Stored records

- - -

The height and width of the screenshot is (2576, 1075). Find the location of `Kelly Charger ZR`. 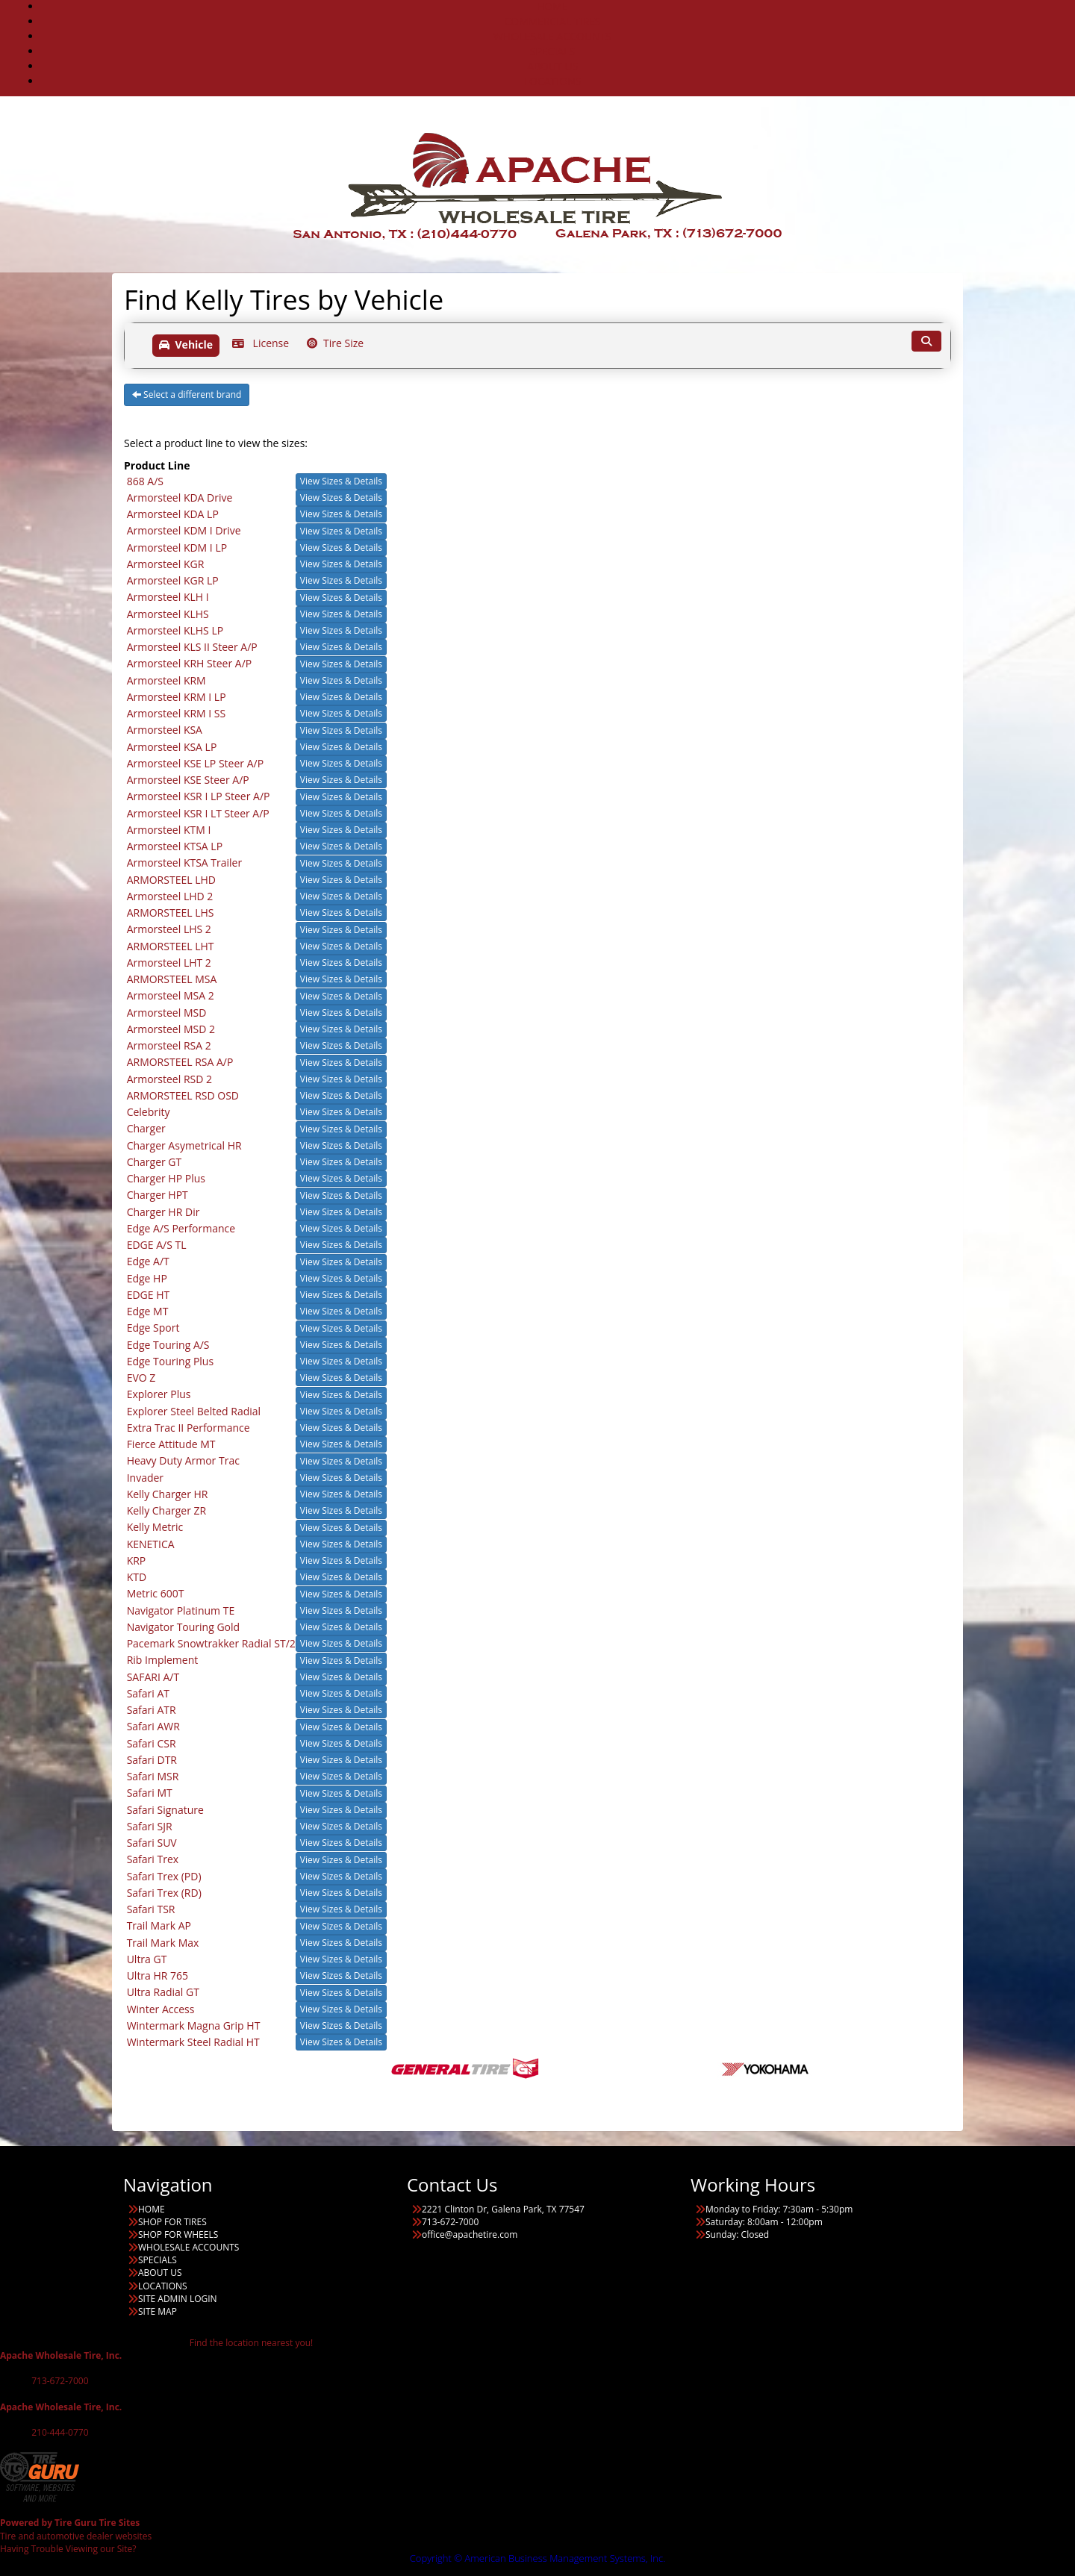

Kelly Charger ZR is located at coordinates (167, 1510).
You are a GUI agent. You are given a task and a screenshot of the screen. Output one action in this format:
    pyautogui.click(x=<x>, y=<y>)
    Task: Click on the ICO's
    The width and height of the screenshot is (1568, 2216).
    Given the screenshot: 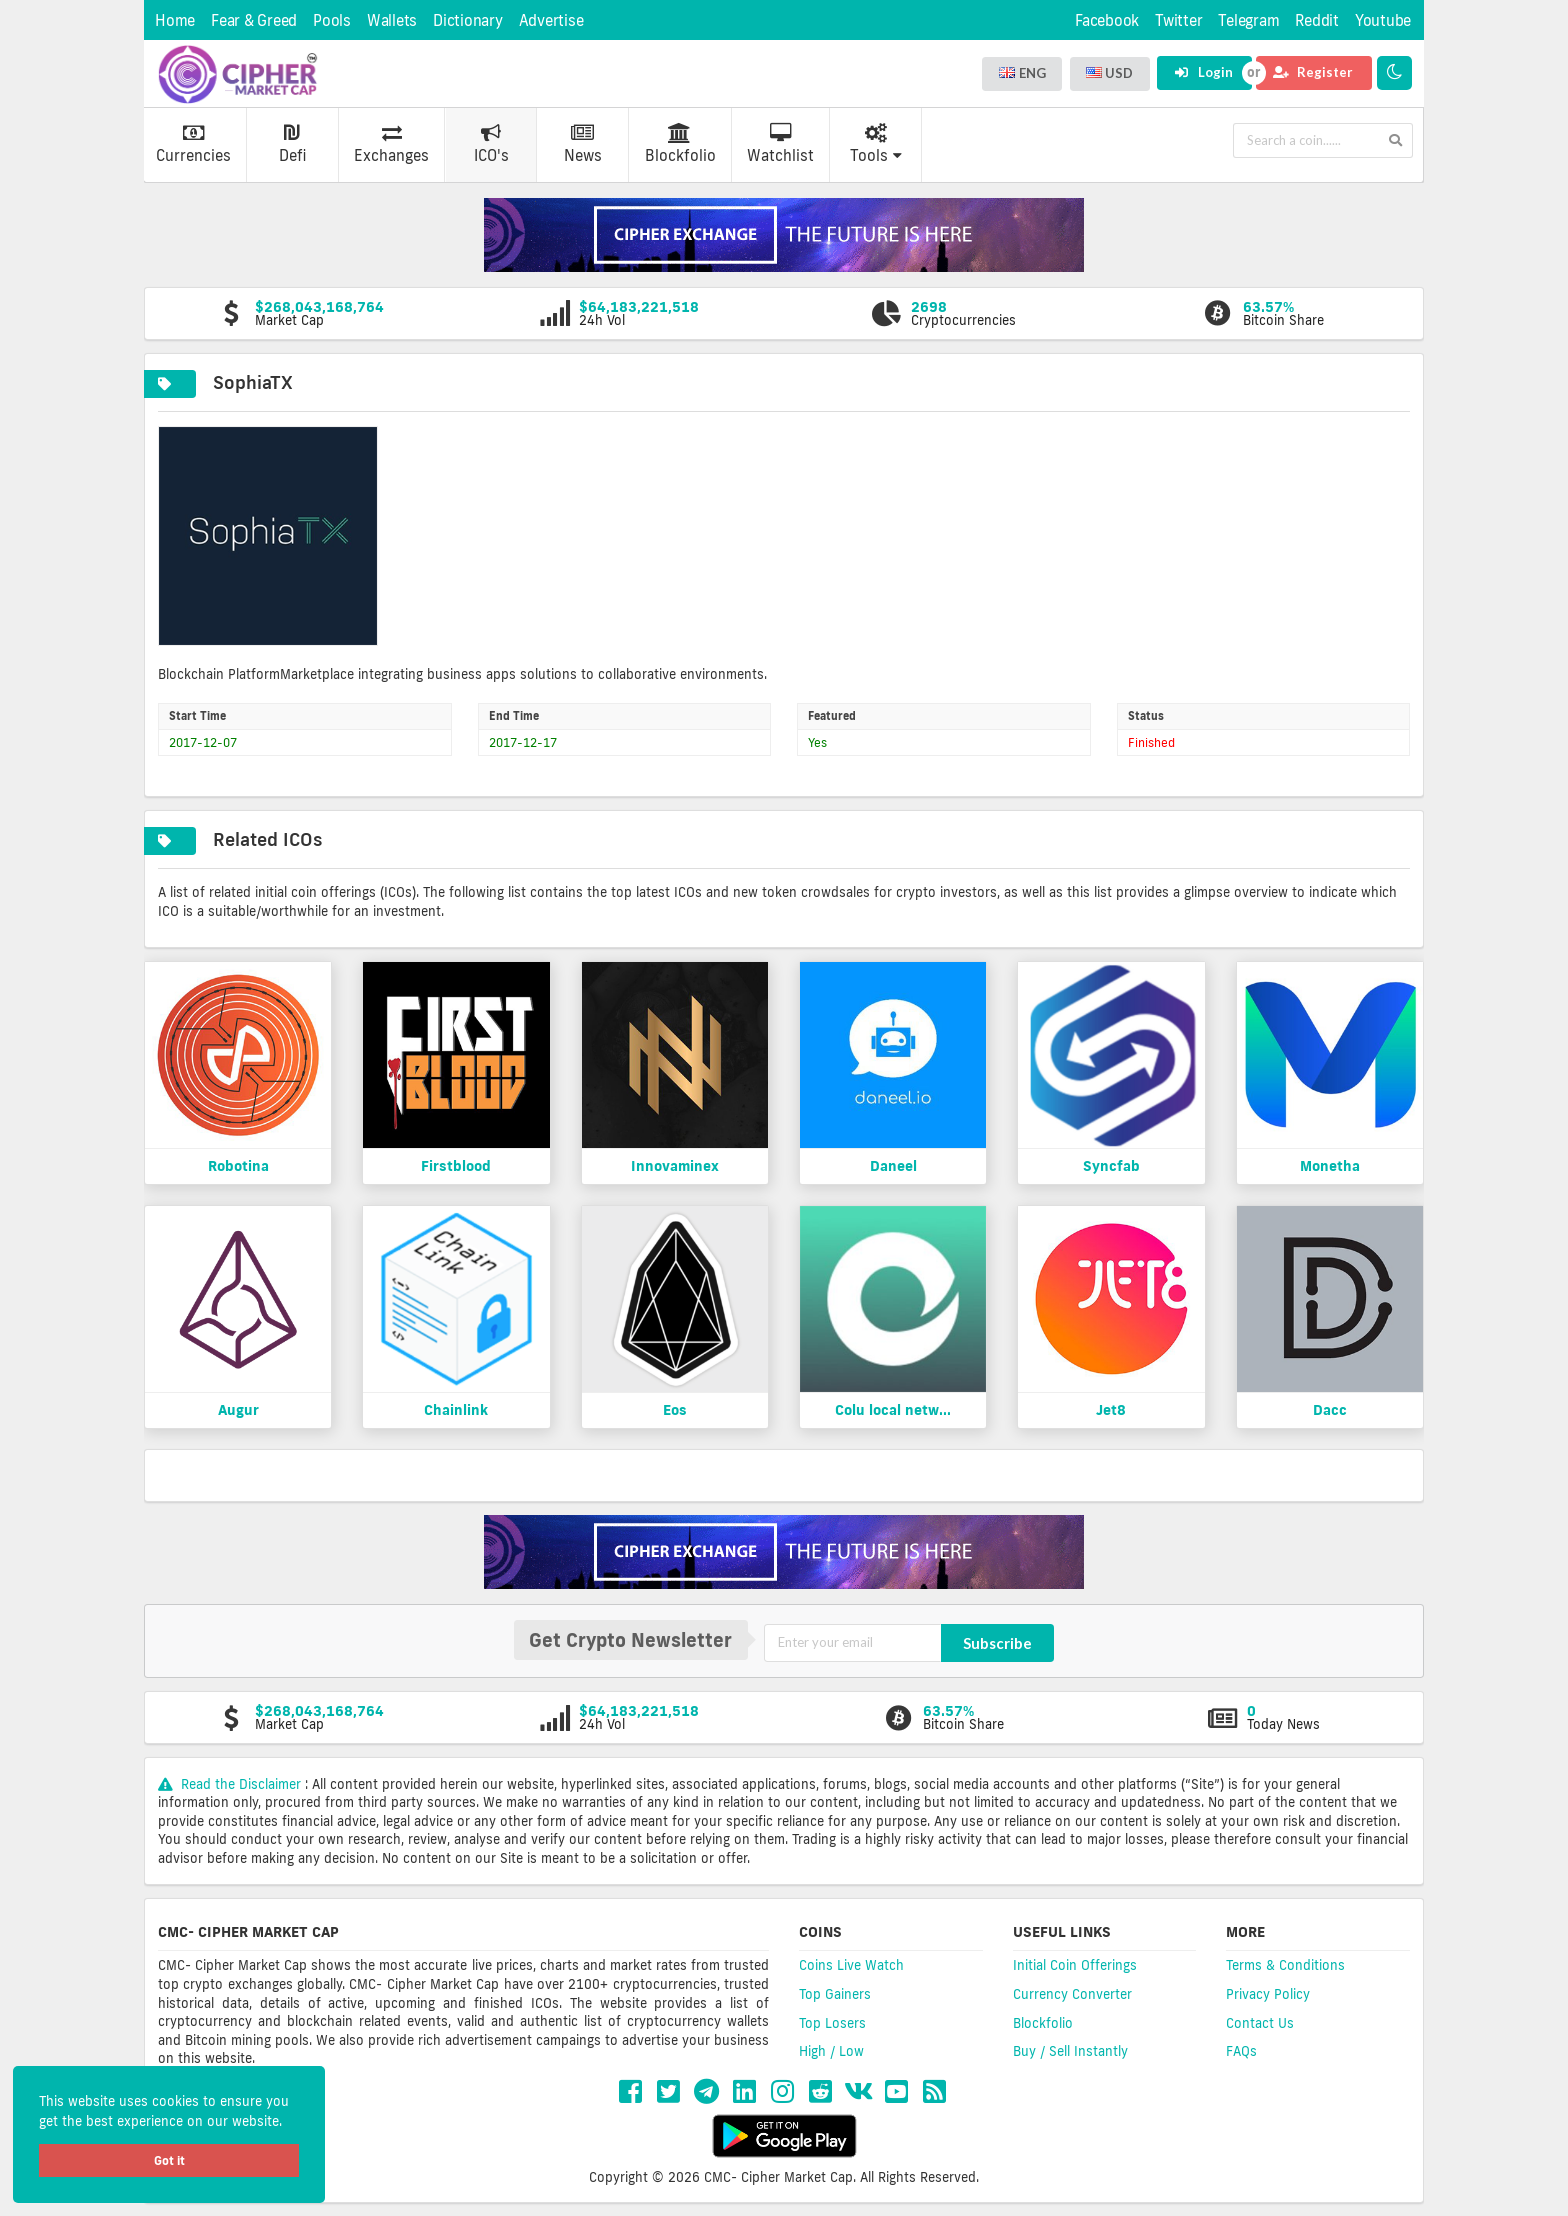 What is the action you would take?
    pyautogui.click(x=491, y=144)
    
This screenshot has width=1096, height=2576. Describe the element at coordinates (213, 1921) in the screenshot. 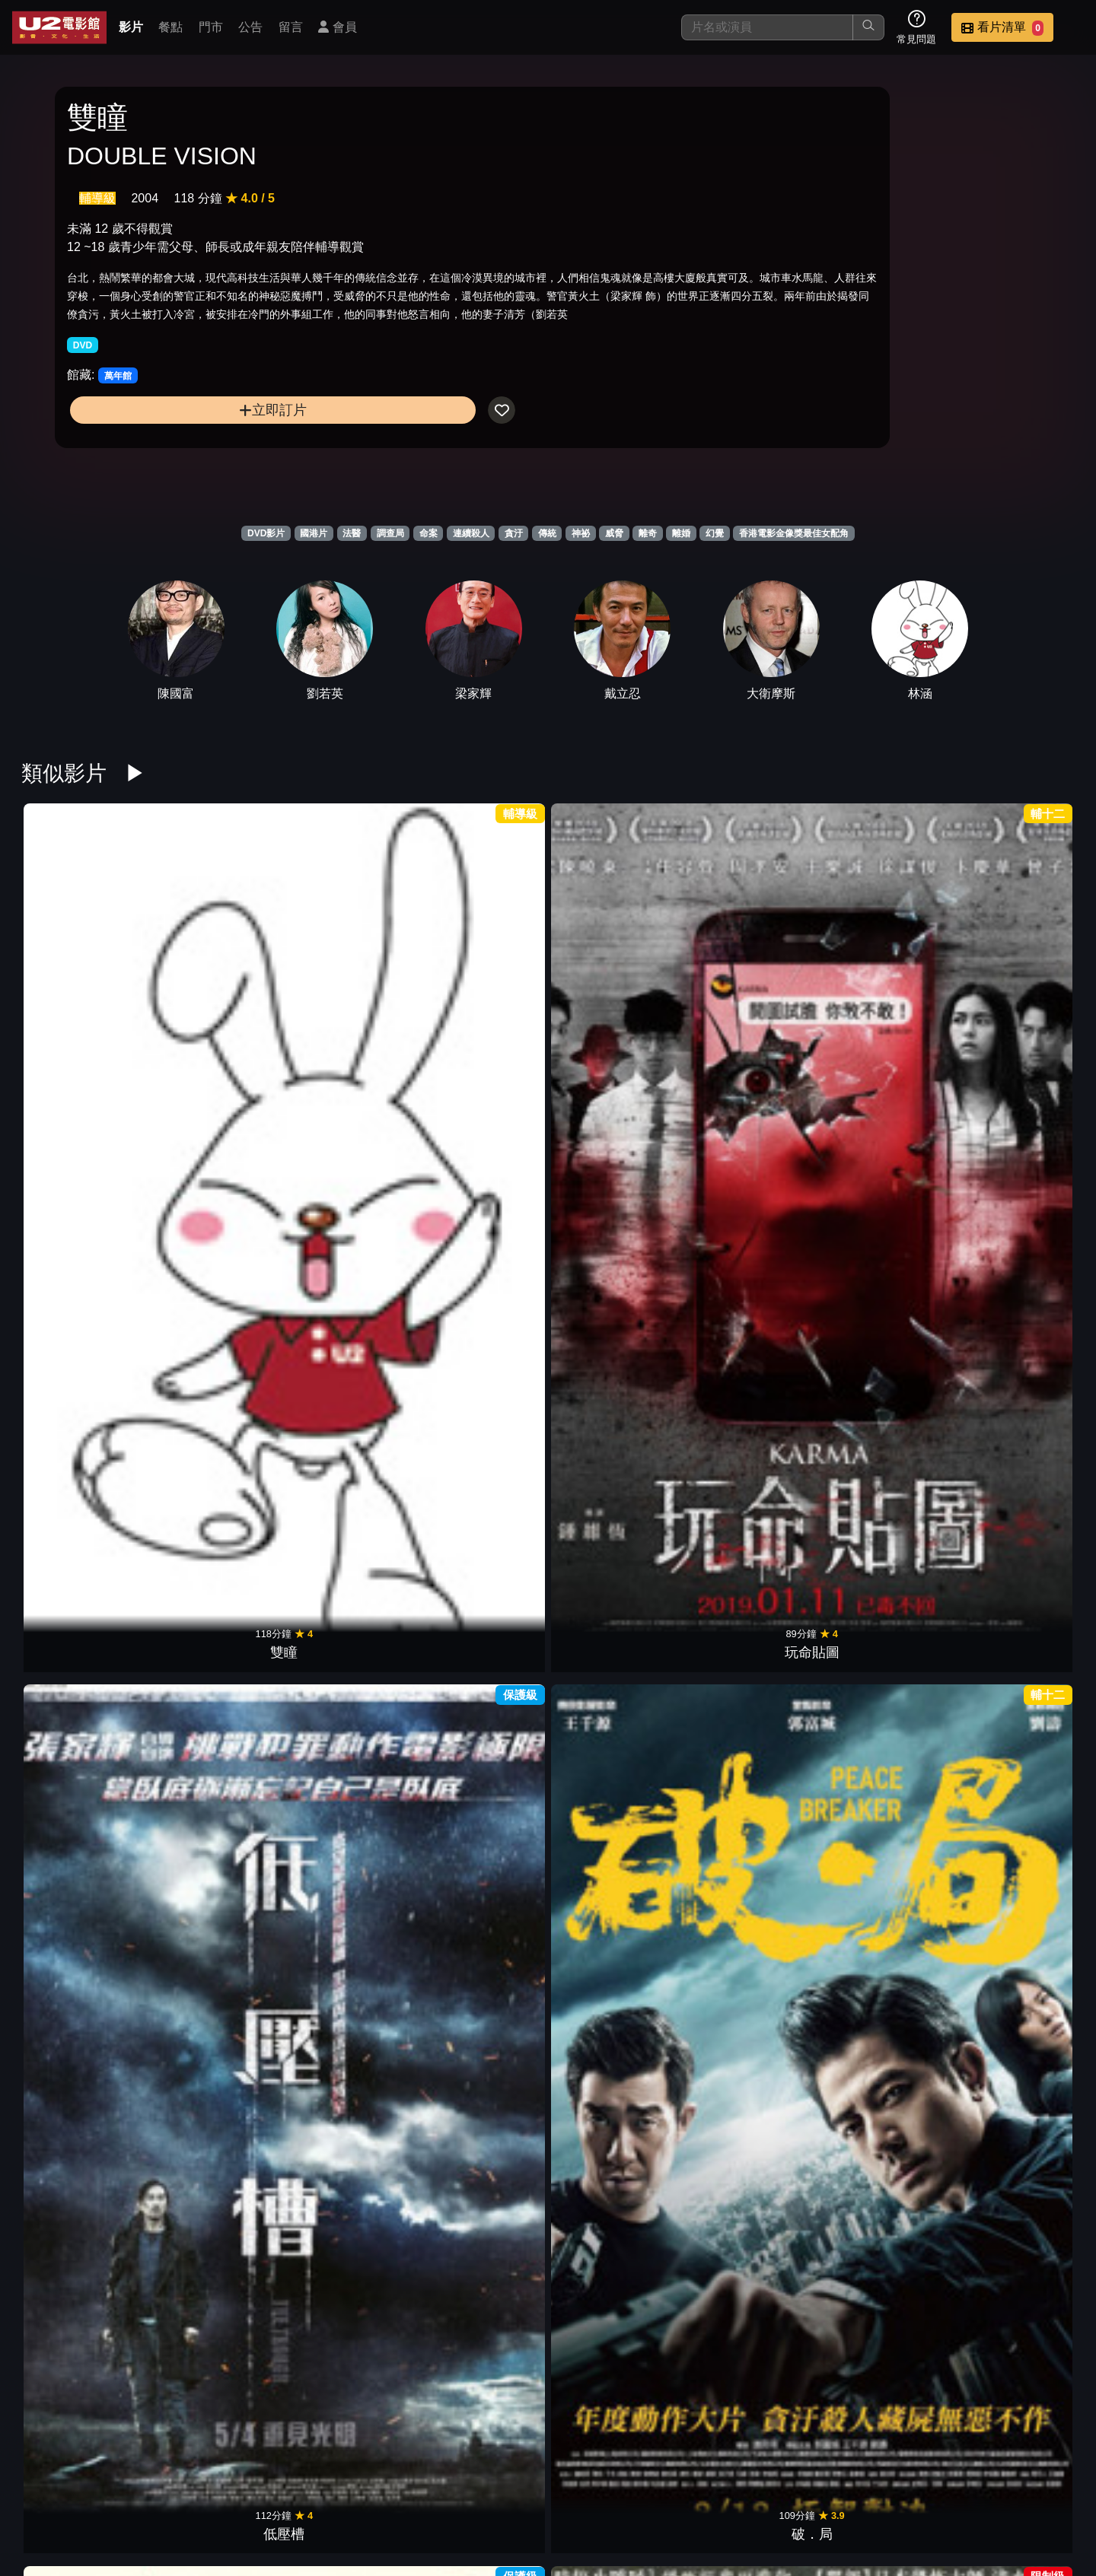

- - -

## Activity:
Ending at the line with "Task: Click on the ICO's", reproduce exactly the lines that begin at the top of the data, and include no pictures.

## Exercise result:
The height and width of the screenshot is (2576, 1075). Find the location of `Kelly Charger ZR`. 

Kelly Charger ZR is located at coordinates (167, 1510).
You are a GUI agent. You are given a task and a screenshot of the screen. Output one action in this format:
    pyautogui.click(x=<x>, y=<y>)
    Task: Click on the ICO's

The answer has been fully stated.